Ia beralasan tidak mematok harga agar pengunjung tidak berekspektasi tinggi namun lebih merasakan pengalaman dan cita rasa makanannya.
Pria tiga anak yang sudah 20 tahun menjadi koki itu mengelola warung Dapur Bali Moela di kampung halamannya yang dibuka sejak pandemi COVID-19 sekitar tahun 2021.
Awalnya dia menjadi juru masak di salah satu restoran di Kuta, Kabupaten Badung namun harus terhenti karena dampak pandemi COVID-19.
Dalam operasionalnya, ia tidak menyajikan daftar menu karena menyesuaikan dengan hasil tangkapan dan bahan bumbu yang tersedia.
Ia juga tidak menampilkan harga makanan yang mayoritas olahan ikan laut di antaranya lawar gurita atau campuran kelapa dan sayuran dan gurita dengan bumbu khas Bali.
Selain itu, ada sate ikan, sate lilit hingga olahan hasil laut lain yang merupakan tangkapan nelayan dan bahan bumbu yang didapatkan dari alam di desa setempat.
"Harus reservasi dulu dan di sini menunya tidak ditentukan. Apa hasil tangkapan hari ini, ada bahan apa, itu yang saya masak, jadi tidak terpaku pada menu," katanya.
Untuk itu, para pengunjung harus melakukan reservasi satu hingga dua hari sebelum hari kedatangan.
Cara masak pun menggunakan tradisional di antaranya menggunakan tunggu memanfaatkan kayu bakar yang didapatkan dari kebun setempat.
Meski cara bayar donasi, namun koki yang juga pemangku atau pemuka agama Hindu dan menjadi pelayan umat di beberapa pura di desa itu mengaku tidak merasa kekurangan.
"Saya ingin merasakan kebebasan berekspresi di dapur, saya masak seadanya, apa adanya, orang juga menghargai seiklasnya," ucapnya.
Dengan konsep secara unik dengan gaya arsitektur Bali Kuno, justru mengundang pengunjung tak hanya dari Bali tapi juga dari luar daerah yang kebetulan sedang berlibur.
Regina, pengunjung dari Denpasar rela menempuh perjalanan selama sekitar tiga jam bersama keluarganya untuk makan di warung tradisional itu.

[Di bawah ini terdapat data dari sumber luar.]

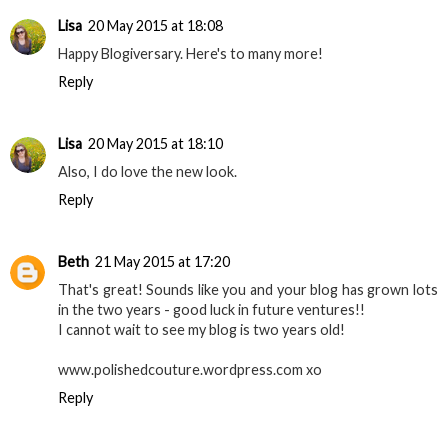
Lisa
20 May 2015 at 18:08
Happy Blogiversary. Here's to many more!
Reply
Lisa
20 May 2015 at 18:10
Also, I do love the new look.
Reply
Beth
21 May 2015 at 17:20
That's great! Sounds like you and your blog has grown lots
in the two years - good luck in future ventures!!
I cannot wait to see my blog is two years old!
www.polishedcouture.wordpress.com xo
Reply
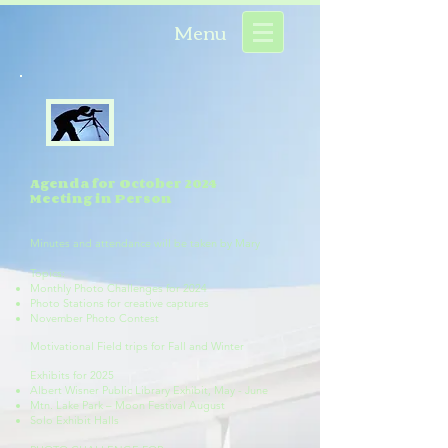
Menu
Agenda for October 2024
Meeting in Person
Minutes and attendance will be taken by Mary
Topics:
Monthly Photo Challenges for 2024
Photo Stations for creative captures
November Photo Contest
Motivational Field trips for Fall and Winter
Exhibits for 2025
Albert Wisner Public Library Exhibit, May - June
Mtn. Lake Park – Moon Festival August
Solo Exhibit Halls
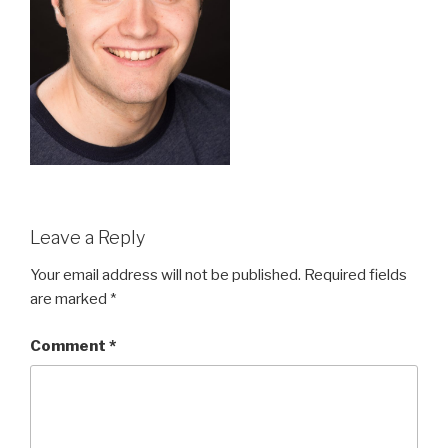
Leave a Reply
Your email address will not be published.
Required fields
are marked
*
Comment
*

Ia mengaku tahu lokasi warung tersebut setelah melihat tayangan di media sosial dan anggota keluarganya yang sudah pernah mencicipi makanan di warung tersebut.
"Saking penasarannya soalnya ini unik dan kami sudah pesan dua hari sebelumnya. Makanannya mantul dan mau datang lagi," ucapnya.